Select values that occur multiple times

There are many cases when we want to select values that occur multiple times: customers that ordered the same product multiple times, users with the same email, and so on. We can do this with GROUP BY and HAVING.

Problem: Find users with the same password, because they should change it.

HAVING

Finding a password that occurs multiple times is easy: we group rows by password, we select the number of times each password occurs, and we use HAVING to exclude the passwords that only occur one time.

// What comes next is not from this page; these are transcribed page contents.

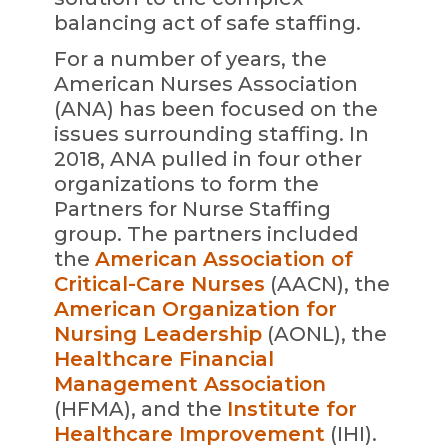
balancing act of safe staffing.
For a number of years, the
American Nurses Association
(ANA) has been focused on the
issues surrounding staffing. In
2018, ANA pulled in four other
organizations to form the
Partners for Nurse Staffing
group. The partners included
the
American Association of
Critical-Care Nurses
(AACN), the
American Organization for
Nursing Leadership
(AONL), the
Healthcare Financial
Management Association
(HFMA), and the
Institute for
Healthcare Improvement
(IHI).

SELECT password_hash, COUNT(*) AS count
    FROM user
    GROUP BY password_hash
    HAVING count > 1;

JOIN with users

But the above example only returns the password hashes. This is not very useful. We also want to see which users use them. To obtain the usernames, we need to join this subquery to the user table.

SELECT u.username
    FROM (
        SELECT
                password_hash,
                COUNT(*) AS count
            FROM user
            GROUP BY password_hash
            HAVING count > 1
    ) AS p
    INNER JOIN user AS u
        ON p.password_hash = u.password_hash;

GROUP_CONCAT()

An alternative is to use GROUP_CONCAT() to obtain a comma-separated list of usernames that use the same password.

SELECT
        password_hash,
        COUNT(*) AS count,
        GROUP_CONCAT(username)
    FROM user
    GROUP BY password_hash
    HAVING count > 1;

This solution has some drawbacks:

  • While it may be a bit more readable for humans (if they’re interested in knowing which users share the same password), it may be a bit less convenient for applications.
  • GROUP_CONCAT() is not supported by all databases, and the syntax may vary. This will be the subject for a future article.